# ath9k with gentoo-sources-3.8.13 and genkernel

## leonixyz

My current kernel was generated with genkernel from gentoo-sources-3.5.7 for my first Gentoo installation and works well up to now.

After emerging world i noticed that gentoo-sources-3.8.13 is available, and I've like to upgrade the kernel (for no particular reason but for have a newer and maybe "better" version).

This version is marked as stable, and my 3.5.7 is no more in http://packages.gentoo.org , why?
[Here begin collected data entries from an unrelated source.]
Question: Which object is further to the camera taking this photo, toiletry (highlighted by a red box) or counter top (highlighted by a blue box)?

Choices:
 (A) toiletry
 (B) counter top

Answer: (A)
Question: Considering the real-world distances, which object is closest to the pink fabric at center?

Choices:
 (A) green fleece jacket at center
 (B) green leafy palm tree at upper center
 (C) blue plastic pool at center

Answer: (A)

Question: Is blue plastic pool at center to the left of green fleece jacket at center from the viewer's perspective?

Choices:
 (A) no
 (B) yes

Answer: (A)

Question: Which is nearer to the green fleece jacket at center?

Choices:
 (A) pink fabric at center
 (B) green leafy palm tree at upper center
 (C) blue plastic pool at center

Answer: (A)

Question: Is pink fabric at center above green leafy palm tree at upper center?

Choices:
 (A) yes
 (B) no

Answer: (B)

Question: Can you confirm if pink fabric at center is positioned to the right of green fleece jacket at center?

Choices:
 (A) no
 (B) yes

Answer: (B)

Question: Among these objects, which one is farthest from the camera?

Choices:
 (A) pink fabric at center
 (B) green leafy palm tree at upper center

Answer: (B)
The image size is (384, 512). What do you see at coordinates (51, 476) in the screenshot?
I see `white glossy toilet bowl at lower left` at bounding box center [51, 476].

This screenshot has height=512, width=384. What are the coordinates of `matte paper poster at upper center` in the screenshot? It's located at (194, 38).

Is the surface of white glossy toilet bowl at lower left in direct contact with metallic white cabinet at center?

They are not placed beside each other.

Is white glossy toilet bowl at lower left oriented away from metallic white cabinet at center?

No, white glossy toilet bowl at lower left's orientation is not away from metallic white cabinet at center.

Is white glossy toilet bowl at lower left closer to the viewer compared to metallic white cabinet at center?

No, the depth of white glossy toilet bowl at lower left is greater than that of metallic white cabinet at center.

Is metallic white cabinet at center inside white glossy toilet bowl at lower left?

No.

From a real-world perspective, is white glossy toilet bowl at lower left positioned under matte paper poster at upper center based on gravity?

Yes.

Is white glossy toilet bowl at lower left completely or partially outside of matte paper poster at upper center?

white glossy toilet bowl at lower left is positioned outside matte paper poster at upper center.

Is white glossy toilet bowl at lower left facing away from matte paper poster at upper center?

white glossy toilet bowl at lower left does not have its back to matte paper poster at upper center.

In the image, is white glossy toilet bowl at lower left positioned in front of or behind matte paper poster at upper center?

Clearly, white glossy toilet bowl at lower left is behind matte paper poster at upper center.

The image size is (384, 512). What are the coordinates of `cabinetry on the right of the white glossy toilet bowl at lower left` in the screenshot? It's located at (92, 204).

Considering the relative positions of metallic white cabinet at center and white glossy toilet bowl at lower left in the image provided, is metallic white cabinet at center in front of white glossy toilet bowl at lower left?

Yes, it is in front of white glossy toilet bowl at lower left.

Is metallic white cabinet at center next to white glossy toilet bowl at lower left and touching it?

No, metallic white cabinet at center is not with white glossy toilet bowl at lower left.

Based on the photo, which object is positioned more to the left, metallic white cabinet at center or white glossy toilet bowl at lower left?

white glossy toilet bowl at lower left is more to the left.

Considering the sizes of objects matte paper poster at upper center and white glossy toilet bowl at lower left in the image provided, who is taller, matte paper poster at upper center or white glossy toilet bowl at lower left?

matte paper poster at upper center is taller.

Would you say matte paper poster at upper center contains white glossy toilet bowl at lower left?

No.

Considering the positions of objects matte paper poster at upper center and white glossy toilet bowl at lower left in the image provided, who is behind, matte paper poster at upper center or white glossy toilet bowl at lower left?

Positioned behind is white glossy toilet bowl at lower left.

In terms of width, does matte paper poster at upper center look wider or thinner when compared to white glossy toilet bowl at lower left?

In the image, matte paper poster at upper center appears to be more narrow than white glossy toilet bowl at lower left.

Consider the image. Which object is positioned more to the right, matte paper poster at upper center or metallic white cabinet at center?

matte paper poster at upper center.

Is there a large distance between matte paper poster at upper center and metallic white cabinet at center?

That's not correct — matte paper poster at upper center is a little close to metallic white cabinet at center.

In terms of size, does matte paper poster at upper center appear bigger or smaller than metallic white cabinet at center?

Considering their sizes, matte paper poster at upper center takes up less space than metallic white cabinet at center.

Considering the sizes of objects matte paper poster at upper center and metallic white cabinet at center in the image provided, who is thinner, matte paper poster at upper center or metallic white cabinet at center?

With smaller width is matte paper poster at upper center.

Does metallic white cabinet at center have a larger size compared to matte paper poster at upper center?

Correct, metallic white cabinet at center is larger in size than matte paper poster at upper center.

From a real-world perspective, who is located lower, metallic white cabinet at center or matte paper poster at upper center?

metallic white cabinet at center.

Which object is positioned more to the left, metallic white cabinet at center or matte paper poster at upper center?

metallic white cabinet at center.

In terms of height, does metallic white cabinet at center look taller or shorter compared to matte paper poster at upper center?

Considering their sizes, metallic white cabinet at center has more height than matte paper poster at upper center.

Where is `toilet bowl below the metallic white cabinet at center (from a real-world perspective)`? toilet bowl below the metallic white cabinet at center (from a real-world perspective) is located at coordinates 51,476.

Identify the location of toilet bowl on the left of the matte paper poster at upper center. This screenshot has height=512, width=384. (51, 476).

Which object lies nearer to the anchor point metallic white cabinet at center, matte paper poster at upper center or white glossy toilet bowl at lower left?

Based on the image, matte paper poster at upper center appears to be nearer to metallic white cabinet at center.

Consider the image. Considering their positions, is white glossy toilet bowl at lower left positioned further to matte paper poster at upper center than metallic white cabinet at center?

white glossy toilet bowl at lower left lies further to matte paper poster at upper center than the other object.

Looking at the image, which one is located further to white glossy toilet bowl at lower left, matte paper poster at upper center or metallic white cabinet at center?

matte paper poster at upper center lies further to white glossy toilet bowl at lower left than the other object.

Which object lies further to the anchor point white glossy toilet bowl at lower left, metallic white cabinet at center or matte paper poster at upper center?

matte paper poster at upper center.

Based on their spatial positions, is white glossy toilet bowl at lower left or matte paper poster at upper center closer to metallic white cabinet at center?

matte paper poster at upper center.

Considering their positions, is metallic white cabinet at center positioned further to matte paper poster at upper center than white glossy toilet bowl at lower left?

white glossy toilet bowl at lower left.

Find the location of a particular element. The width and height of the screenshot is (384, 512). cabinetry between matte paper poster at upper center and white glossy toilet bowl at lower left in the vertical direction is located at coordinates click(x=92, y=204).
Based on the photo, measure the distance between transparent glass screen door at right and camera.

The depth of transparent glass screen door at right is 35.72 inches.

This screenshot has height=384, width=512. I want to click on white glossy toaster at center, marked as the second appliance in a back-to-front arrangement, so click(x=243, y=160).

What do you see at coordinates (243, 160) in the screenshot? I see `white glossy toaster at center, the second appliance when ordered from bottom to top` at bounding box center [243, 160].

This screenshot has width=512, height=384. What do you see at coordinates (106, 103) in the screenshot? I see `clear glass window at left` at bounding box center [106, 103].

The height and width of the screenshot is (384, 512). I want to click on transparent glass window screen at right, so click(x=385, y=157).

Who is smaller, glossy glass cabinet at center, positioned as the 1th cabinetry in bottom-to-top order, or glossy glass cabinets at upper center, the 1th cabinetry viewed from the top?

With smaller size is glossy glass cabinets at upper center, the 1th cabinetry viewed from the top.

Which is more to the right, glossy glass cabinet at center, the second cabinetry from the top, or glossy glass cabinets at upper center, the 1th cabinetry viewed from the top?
Shall I upgrade the kernel?

A full manual configuration of the kernel is too difficult for me, so I thought genkernel could be helpful.
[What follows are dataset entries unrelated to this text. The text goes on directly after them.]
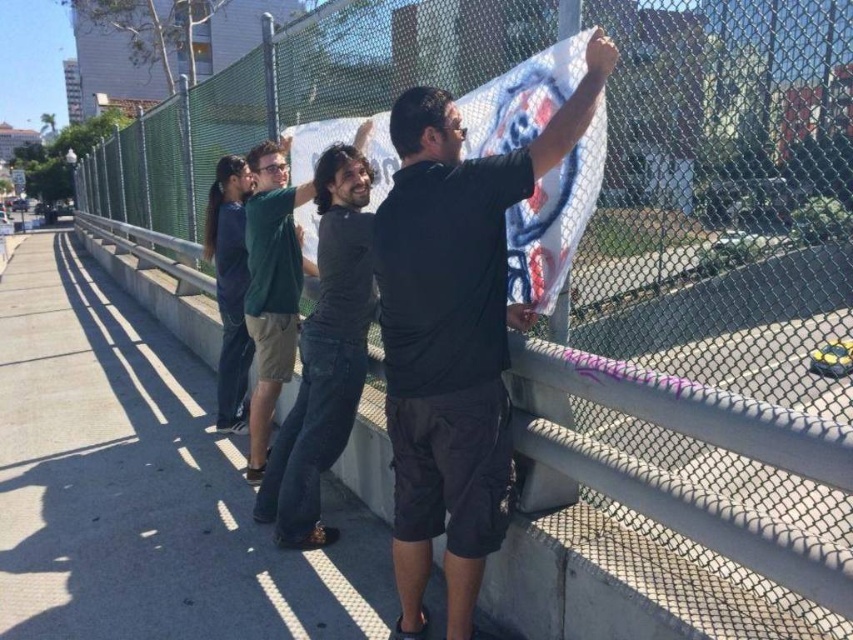 You are a photographer trying to capture a photo of the black matte shirt at center and the dark gray cotton shirt at center. Which shirt should you focus on first if you want to include both in the frame without moving the camera?

The black matte shirt at center is positioned on the right side of dark gray cotton shirt at center, so you should focus on the dark gray cotton shirt at center first since it is closer to the camera and then adjust the framing to include the black matte shirt at center on the right.

You are a photographer trying to capture a photo of the black matte shirt at center and the dark gray cotton shirt at center. Since you want both shirts to be clearly visible in the photo, which shirt should you focus on to ensure the one with the greater height is properly in focus?

You should focus on the black matte shirt at center because it has a greater height compared to the dark gray cotton shirt at center, ensuring proper focus on the taller shirt. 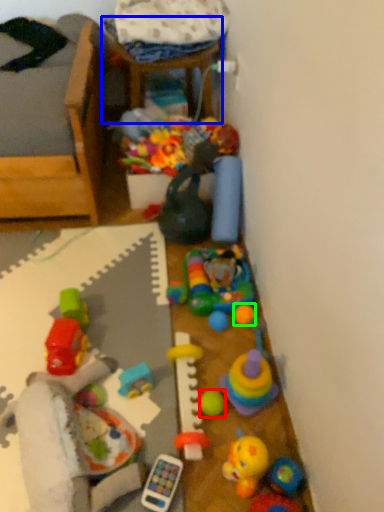 Question: Considering the real-world distances, which object is farthest from toy (highlighted by a red box)? furniture (highlighted by a blue box) or toy (highlighted by a green box)?

Choices:
 (A) furniture
 (B) toy

Answer: (A) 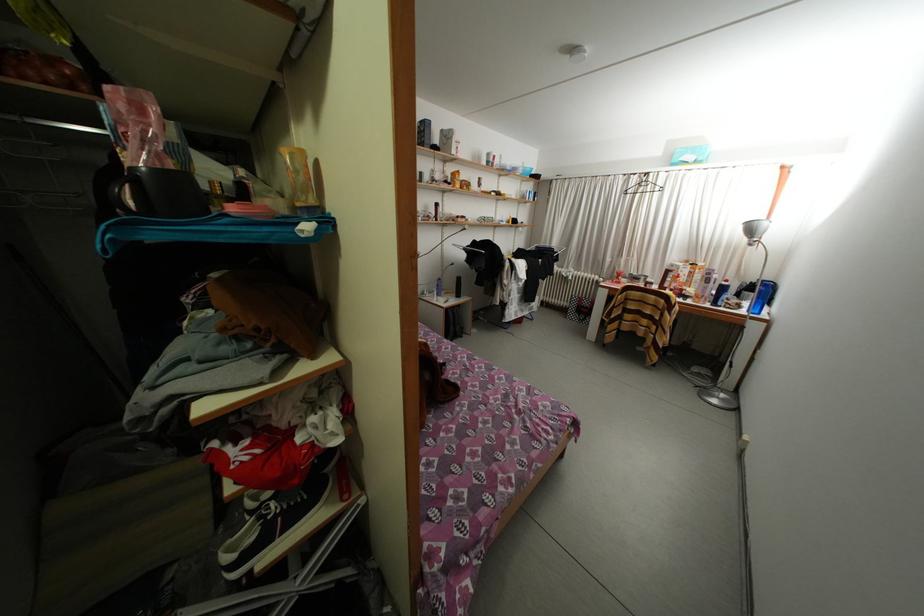 Locate an element on the screen. This screenshot has width=924, height=616. black and white shoe is located at coordinates (271, 527). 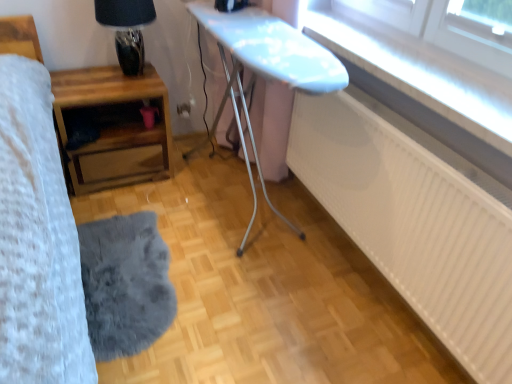 Find the location of a particular element. The height and width of the screenshot is (384, 512). vacant space to the right of gray fluffy mat at lower left is located at coordinates (251, 284). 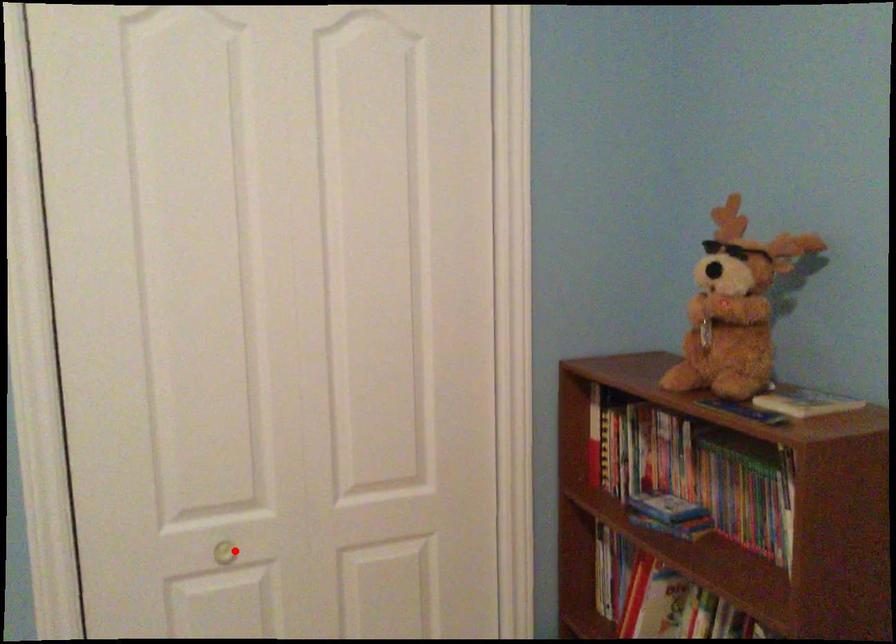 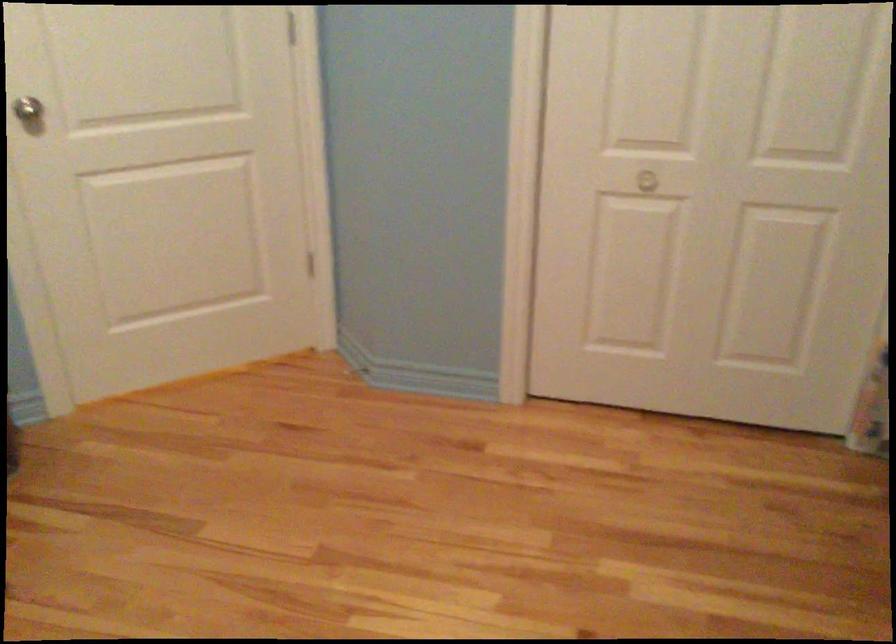 Question: I am providing you with two images of the same scene from different viewpoints. In image1, a red point is highlighted. Considering the same 3D point in image2, which of the following is correct?

Choices:
 (A) It is closer
 (B) It is farther

Answer: (B) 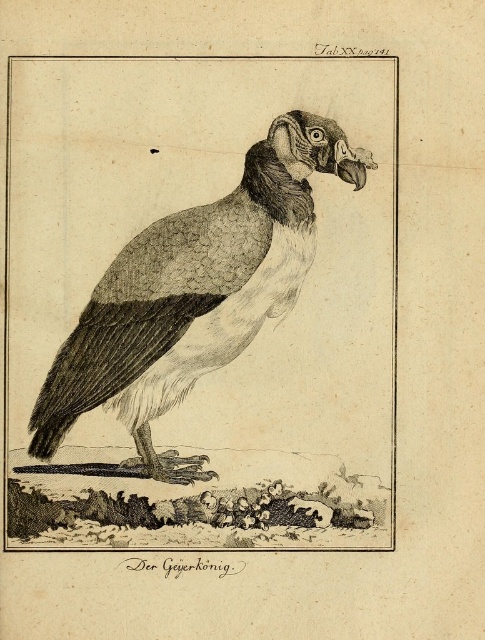 From the picture: Does gray textured vulture at center have a smaller size compared to matte black beak at upper center?

Actually, gray textured vulture at center might be larger than matte black beak at upper center.

This screenshot has width=485, height=640. Identify the location of gray textured vulture at center. (191, 292).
After the first compilation (--no-menuconfig) my wlan0 wasn't obviously in "ifconfig -a", and "modprobe ath9k" gave me an error.

I recompiled the kernel (--menuconfig) in this way:

```

networking support ->

        wireless ->

                <*>   cfg80211 - wireless configuration API

                [ ]     nl80211 testmode command

                [ ]     enable developer warnings

                [ ]     cfg80211 regulatory debugging

                [*]     enable powersave by default

                [ ]     cfg80211 DebugFS entries

                [ ]     cfg80211 wireless extensions compatibility

                [ ]   lib80211 debugging messages

                <*>   Generic IEEE 802.11 Networking Stack (mac80211)

                Default rate control algorithm (Minstrel)  --->

                [ ]   Enable mac80211 mesh networking (pre-802.11s) support

                -*-   Enable LED triggers

                [ ]   Export mac80211 internals in DebugFS

                [ ]   Trace all mac80211 debug messages

                [ ]   Select mac80211 debugging features  ---> 

```

```

device drivers ->

        network device support ->

                wireless LAN ->

                        <*>   Atheros Wireless Cards  ---> 

                                [ ]   Atheros wireless debugging

                                < >   Atheros 5xxx wireless cards support

                                [ ]   Atheros 5xxx PCI bus support

                                [*]   Atheros bluetooth coexistence support

                                <*>   Atheros 802.11n wireless cards support

                                [*]     Atheros ath9k PCI/PCIe bus support

                                [ ]     Atheros ath9k AHB bus support

                                [ ]     Atheros ath9k debugging

                                [*]   Atheros ath9k rate control

                                < >   Atheros HTC based wireless cards support

                                < >   Linux Community AR9170 802.11n USB support

                                < >   Atheros mobile chipsets support

                                < >   Atheros AR5523 wireless driver support

                                < >   Wilocity 60g WiFi card wil6210 support 

```

Now the wlan0 is recognized, but if I try to connect to the LAN i get some errors...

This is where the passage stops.